:: Data for this exercise

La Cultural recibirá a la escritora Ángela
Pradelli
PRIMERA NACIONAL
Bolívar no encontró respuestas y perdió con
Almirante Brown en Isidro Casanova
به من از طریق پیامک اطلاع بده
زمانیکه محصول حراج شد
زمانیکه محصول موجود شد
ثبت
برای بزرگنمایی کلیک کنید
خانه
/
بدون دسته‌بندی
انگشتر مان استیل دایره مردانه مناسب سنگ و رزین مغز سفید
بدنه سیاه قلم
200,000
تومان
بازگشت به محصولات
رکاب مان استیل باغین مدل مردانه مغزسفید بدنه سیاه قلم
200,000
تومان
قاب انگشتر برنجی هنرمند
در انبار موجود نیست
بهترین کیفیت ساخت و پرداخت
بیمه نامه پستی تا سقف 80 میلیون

::::

What you should do: From the line holding "زمانیکه محصول موجود شد" to the last line of the material above, reproduce every line exactly, and only those.

Expected answer:
زمانیکه محصول موجود شد
ثبت
برای بزرگنمایی کلیک کنید
خانه
/
بدون دسته‌بندی
انگشتر مان استیل دایره مردانه مناسب سنگ و رزین مغز سفید
بدنه سیاه قلم
200,000
تومان
بازگشت به محصولات
رکاب مان استیل باغین مدل مردانه مغزسفید بدنه سیاه قلم
200,000
تومان
قاب انگشتر برنجی هنرمند
در انبار موجود نیست
بهترین کیفیت ساخت و پرداخت
بیمه نامه پستی تا سقف 80 میلیون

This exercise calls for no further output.